**Task details:** Your task is to output the listing exactly, leaving every image out.

**Provided material:**
--- START ---

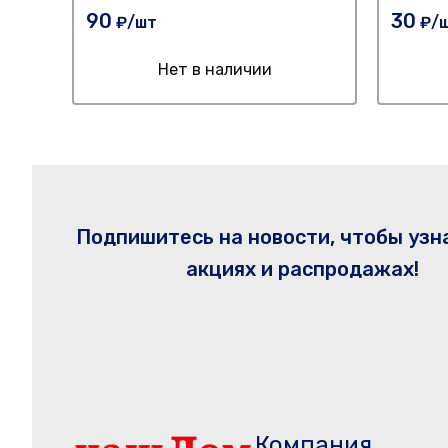
90
30
₽/шт
₽/
Нет в наличии
Подпишитесь на новости, чтобы узн
акциях и распродажах!
Компания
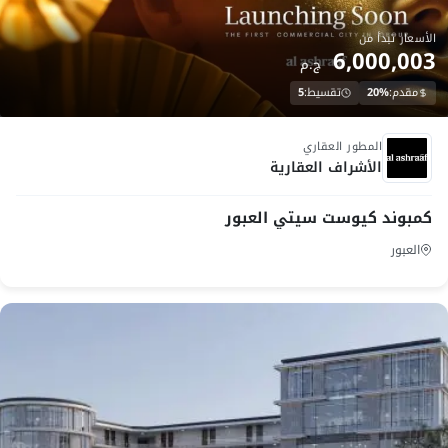
الأسعار تبدأ من
6,000,003
ج.م
مقدم:
20%
تقسيط:
5
تم التسليم
المطور العقاري
الأشراف العقارية
كمبوند كيوست سيتي العبور
العبور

--- END ---

**Task solution:**
90
30
₽/шт
₽/
Нет в наличии
Подпишитесь на новости, чтобы узн
акциях и распродажах!
Компания
الأسعار تبدأ من
6,000,003
ج.م
مقدم:
20%
تقسيط:
5
تم التسليم
المطور العقاري
الأشراف العقارية
كمبوند كيوست سيتي العبور
العبور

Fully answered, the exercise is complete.